What's new
What's new

A matter of conscience


Jan 15, 2002
West Coast, USA
. . . The notion that a serious defect, that could cause a catastrophic failure, has gone unnoticed by the owners for years is hard for me to visualize. If it was real, customers would have raised hell and the owners would have addressed it. . .

Ford Pinto gas tanks (6 or so dead)?
GM ignition switches (124 dead)?
Lead in paint (millions of kids cognitively impaired)?
Asbestos (miners, installers, users with lung disease)?
Drywall in Chinese baby formula?
Firestone tires (175 dead, near 1000 injured)?
Marlboro & other cigarettes?
Cheap drill bits either too soft to last or so hard they shatter (bad heat treat, maybe steel)?
Takata airbags (my ex BMW still not fixed)?
Prescription opioids (100,000 or so dead)?
Numerous case of faked certs on materials, fasteners? Fallen bridges.
Harbor Freight propane torches (apparently just one burned)?
737 Max (346 dead)?

And on the economic loss front, most every crappy appliance (coffee grinders, drills, lawnmowers, refrigerators, dehumidifiers, heaters, cell phones, stoves, washers, dryers, dishwashers, coffee makers, toasters . . .) now built and lasting 3 years instead of 30. Add in crappy software and products we can no longer fix ourselves.

For a while I kept a small "museum" of screwed up (and US) products. One of my favorites was a "high quality" square drive screwdriver bit with nothing but a mis-stamped nub on the end. It likely passed half a dozen people, clearly visible in its blister pack, on the way to me. Another favorite was a US adjustable wrench whose selling proposition was its wide opening. Turns out it screwed up even that. Those wrenches are no longer made in the US and it's now the Taiwanese actually making stuff like that to spec.

IMO, there's a direct line between not caring about customers and quality by quick-buck-artist-CEOs and our loss of manufacturing jobs. Even without lives lost, it's still a "job killer."
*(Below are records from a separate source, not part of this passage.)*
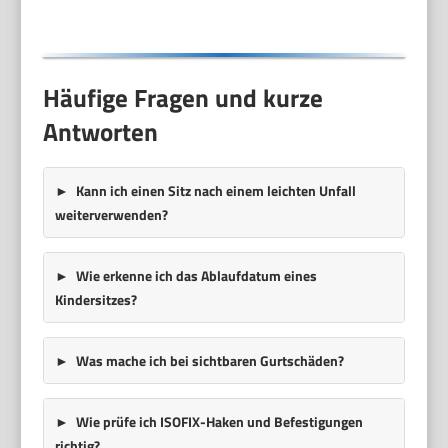
Häufige Fragen und kurze
Antworten
Kann ich einen Sitz nach einem leichten Unfall
weiterverwenden?
Wie erkenne ich das Ablaufdatum eines
Kindersitzes?
Was mache ich bei sichtbaren Gurtschäden?
Wie prüfe ich ISOFIX-Haken und Befestigungen
richtig?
Japanese and US companies were once (and some still are) on the forefront of the quality movement. Now, too many are willing to put their customers good use and sometimes their lives at risk, for a next quarter's bonus. It could well be that your experience is different at Janco, but you may be selling to private and other companies still more concerned about a reputation for quality and customer service than a quick buck?


Jul 2, 2019
You are doing the right thing here. When parts turn up in the field that is where we generally hear of the problems with things we have made. Catching it like you did is excellent. The fact that there has been no blowback from the field is significant. Is it a part easily replaced and if so can you alter the part slightly and offer it to the customer? Maybe it is better to just carry on now that the issue is corrected. That is what I would be inclined to do.


Mar 16, 2014
United States
I'm aware of the hardships that come with whistle-blowing. That's why I wanted unbiased, uncompromised takes on the situation.

The problem with all these discussions is we don't know what the part is and we don't know the consequences of a failure.

IMHO there would be a huge difference between a part in a washing machine (nobody gets hurt) or a part going into an airplane (maybe every body dies).

If it's towards the spectrum of being a washing machine part then I think you've done enough going forward. If it's an aircraft part then you have an obligation to report to the end user the possible failure of the part.

Now if it goes into equipment supplied to the government, then likely it could be considered a fraudulent transaction if a company knowlingly supplies substandard parts to the government. At that point I believe your entitled to a % of damages recovered from the company if the government decides to take action. Hopefully the reward you would recieve (if any) would compensate you for the fact your going to find it difficult finding a job going forward.


Mar 14, 2005
It's not cheap unless bought in bulk. It may not even break right away. But WILL break eventually.

Everything breaks eventually. Does the product work through the warranty period?

So far, I've just seen you describe the business plan of many (most?) producers of consumer goods, and a significant number of producers of commercial goods.